= Beginning of Section =

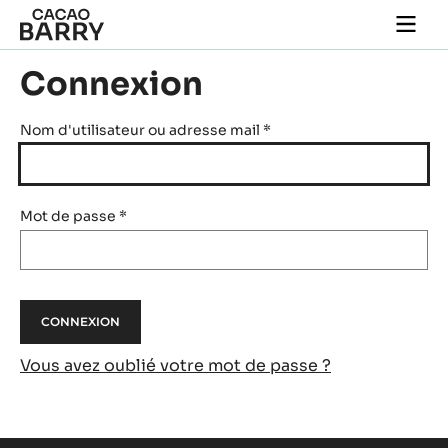
Skip to main content
Togg
main
navi
Connexion
Nom d'utilisateur ou adresse mail
*
Mot de passe
*
Vous avez oublié votre mot de passe ?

= End of Section =

What needs to be done: What is needed is every line from the data above that includes the string "passe", copied out.

Answer space:
Mot de passe
Vous avez oublié votre mot de passe ?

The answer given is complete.